====== SUPPLIED RECORDS ======
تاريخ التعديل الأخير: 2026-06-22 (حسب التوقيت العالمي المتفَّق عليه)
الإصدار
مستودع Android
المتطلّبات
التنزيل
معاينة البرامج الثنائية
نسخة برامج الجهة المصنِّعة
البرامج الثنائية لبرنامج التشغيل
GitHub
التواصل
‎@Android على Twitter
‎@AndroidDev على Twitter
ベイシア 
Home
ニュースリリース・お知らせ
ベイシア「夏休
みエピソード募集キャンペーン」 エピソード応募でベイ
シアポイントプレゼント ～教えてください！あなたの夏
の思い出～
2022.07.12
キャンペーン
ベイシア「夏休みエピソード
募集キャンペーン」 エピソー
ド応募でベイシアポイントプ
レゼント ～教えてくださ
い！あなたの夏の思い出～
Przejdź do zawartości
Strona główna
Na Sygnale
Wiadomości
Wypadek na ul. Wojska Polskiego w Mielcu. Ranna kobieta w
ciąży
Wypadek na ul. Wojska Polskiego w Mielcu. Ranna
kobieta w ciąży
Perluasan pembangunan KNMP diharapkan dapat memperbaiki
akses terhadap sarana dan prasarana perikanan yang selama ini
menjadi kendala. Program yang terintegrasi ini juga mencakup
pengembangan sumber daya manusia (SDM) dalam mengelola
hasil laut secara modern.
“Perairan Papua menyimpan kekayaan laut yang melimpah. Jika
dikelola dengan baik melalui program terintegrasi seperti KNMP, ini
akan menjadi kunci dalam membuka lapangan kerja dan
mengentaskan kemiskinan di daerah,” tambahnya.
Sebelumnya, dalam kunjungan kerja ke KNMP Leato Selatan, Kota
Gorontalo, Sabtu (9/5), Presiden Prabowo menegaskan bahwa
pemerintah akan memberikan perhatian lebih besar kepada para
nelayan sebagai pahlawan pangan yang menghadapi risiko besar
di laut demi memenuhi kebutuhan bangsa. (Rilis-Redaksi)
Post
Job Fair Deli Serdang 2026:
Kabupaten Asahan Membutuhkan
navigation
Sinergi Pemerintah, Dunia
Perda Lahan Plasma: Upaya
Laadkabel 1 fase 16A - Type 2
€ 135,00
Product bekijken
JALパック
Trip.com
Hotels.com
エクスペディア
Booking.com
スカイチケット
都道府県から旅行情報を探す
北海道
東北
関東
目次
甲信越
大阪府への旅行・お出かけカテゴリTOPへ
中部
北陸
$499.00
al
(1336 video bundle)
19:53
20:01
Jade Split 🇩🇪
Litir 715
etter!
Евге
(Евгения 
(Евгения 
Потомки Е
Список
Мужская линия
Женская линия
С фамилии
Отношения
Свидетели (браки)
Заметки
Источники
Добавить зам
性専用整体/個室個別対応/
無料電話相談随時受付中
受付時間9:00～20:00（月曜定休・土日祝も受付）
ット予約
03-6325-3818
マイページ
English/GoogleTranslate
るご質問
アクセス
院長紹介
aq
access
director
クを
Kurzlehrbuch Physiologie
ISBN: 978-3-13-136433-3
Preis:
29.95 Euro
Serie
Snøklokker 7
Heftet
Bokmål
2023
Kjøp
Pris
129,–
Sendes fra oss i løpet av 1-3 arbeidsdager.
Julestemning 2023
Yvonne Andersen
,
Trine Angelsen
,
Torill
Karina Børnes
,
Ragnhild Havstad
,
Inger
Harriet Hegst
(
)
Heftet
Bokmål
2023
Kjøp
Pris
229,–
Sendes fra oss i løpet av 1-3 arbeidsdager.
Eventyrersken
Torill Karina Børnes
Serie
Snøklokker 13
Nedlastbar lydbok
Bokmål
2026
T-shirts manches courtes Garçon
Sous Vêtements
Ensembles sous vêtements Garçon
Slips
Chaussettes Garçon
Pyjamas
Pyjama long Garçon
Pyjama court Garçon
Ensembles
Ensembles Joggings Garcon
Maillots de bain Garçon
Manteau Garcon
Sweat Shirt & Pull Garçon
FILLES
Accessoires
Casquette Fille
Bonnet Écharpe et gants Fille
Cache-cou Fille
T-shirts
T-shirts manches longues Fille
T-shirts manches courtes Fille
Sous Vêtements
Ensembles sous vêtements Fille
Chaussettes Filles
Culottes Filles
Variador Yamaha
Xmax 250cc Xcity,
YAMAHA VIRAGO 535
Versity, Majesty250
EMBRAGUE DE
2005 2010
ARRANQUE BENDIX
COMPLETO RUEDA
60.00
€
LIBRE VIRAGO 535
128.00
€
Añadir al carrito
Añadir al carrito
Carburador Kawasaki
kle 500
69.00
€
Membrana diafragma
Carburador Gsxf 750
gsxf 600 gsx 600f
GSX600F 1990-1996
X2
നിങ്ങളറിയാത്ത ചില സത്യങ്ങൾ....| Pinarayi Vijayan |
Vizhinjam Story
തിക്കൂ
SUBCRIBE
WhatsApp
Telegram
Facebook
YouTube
======
EXERCISE GOAL
Report every line from the material above that mentions the word "KNMP".

OUTPUT BELOW
Perluasan pembangunan KNMP diharapkan dapat memperbaiki
dikelola dengan baik melalui program terintegrasi seperti KNMP, ini
Sebelumnya, dalam kunjungan kerja ke KNMP Leato Selatan, Kota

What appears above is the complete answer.